Deadline extended until Friday, October 29, 2021!

The Pitt World History Center is offering one Graduate Student Assistantship (GSA) in Public History for the spring 2022 semester. We seek Pitt graduate students in the Dietrich School of Arts and Sciences, at any stage of their program, who are eligible for university funding and interested in communicating to a non-academic audience about a topic in the transregional or global past. Your proposed activity must have a significant world-historical component and result in a completed public-facing project. Applicants with projects that relate in some way to survival, resistance, and social formation in and beyond the outer reaches of states and other large networks, places referred to as frontiers, borderlands, peripheries and more recently zomias, shatter zones, sites of cheap nature, sacrifice zones, and capitalist ruins, will receive preferential consideration. 

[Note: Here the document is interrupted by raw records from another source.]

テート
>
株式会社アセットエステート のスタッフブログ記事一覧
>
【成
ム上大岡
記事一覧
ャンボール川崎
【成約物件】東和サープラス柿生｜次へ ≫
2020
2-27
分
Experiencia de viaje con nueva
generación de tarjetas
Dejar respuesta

We take the term public history broadly. We require only that your project’s target audience extend beyond undergraduate majors or scholars in your discipline and field. Your application should explain how your project addresses the interests of a particular audience outside the university and should detail your current connection to that audience. For examples of past GSA in Public History projects, visit the WHC GSA page.         

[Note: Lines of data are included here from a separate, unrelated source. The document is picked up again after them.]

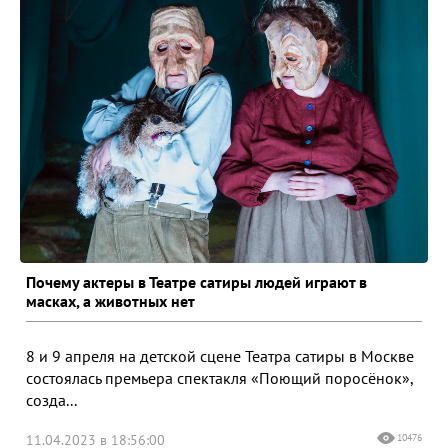
Почему актеры в Театре сатиры людей играют в
масках, а животных нет
8 и 9 апреля на детской сцене Театра сатиры в Москве
состоялась премьера спектакля «Поющий поросёнок»,
созда...
11.04.2023 в 18:56:00
10476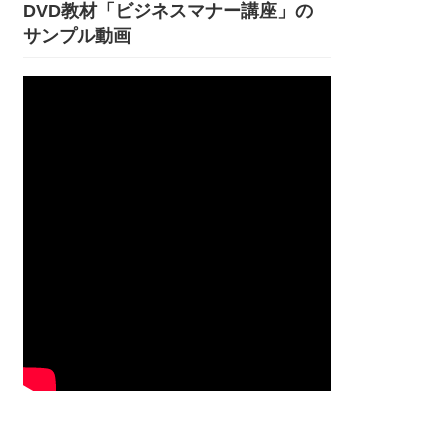
DVD教材「ビジネスマナー講座」の
サンプル動画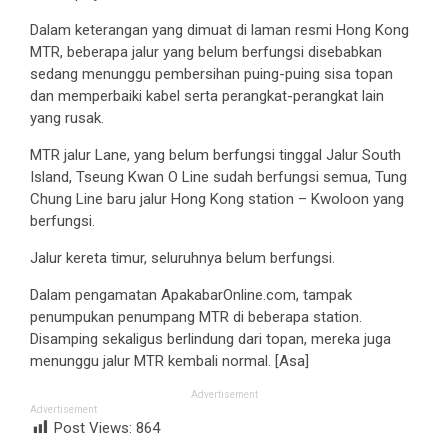
Dalam keterangan yang dimuat di laman resmi Hong Kong
MTR, beberapa jalur yang belum berfungsi disebabkan
sedang menunggu pembersihan puing-puing sisa topan
dan memperbaiki kabel serta perangkat-perangkat lain
yang rusak.
MTR jalur Lane, yang belum berfungsi tinggal Jalur South
Island, Tseung Kwan O Line sudah berfungsi semua, Tung
Chung Line baru jalur Hong Kong station – Kwoloon yang
berfungsi.
Jalur kereta timur, seluruhnya belum berfungsi.
Dalam pengamatan ApakabarOnline.com, tampak
penumpukan penumpang MTR di beberapa station.
Disamping sekaligus berlindung dari topan, mereka juga
menunggu jalur MTR kembali normal. [Asa]
Advertisement
Advertisement
Post Views:
864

The time commitment and remuneration for this position are equivalent to those for a TA-ship. The GSA cannot be held concurrently with another fellowship.

Join for an information session with WHC Director Ruth Mostern on Friday, October 1 at 12:00 PM. Register here: https://pitt.zoom.us/meeting/register/tJwsdumgqD0vGNbj6Hhs5Fv4OOwgyYuNiL3x 

By October 29th, please submit to whc@pitt.edu:

  • 500-word document that describes a proposed project in terms of its intellectual significance and its relationship to the field of world history. Proposal should demonstrate a familiarity with the research topic, explain how work you have already completed will allow you to complete your proposed project within one semester, and describe the relationships that you have built with the non-academic audience you seek to reach. 
  • 250-word description of a one-semester workplan that will result in a completed project 
  • a well-justified budget of up to $1000 for project-related costs
  • C.V
  • an email from an advisor stating the applicant is in good standing and is being recommended for this position. 

 
History students will receive preferential consideration, but we welcome applications from students in any discipline or program in the Dietrich School whose proposal substantially concerns world history. WHC Director Ruth Mostern and Associate Director Molly Warsh will offer intellectual supervision and guidance as you complete your project, and WHC Research Associate Alexandra Straub will provide logistical support. This position is an opportunity for you to use materials and themes from your own dissertation research to create a public-facing project that can become a distinctive piece of your professional portfolio. 

Decisions will be communicated the week of November 1st.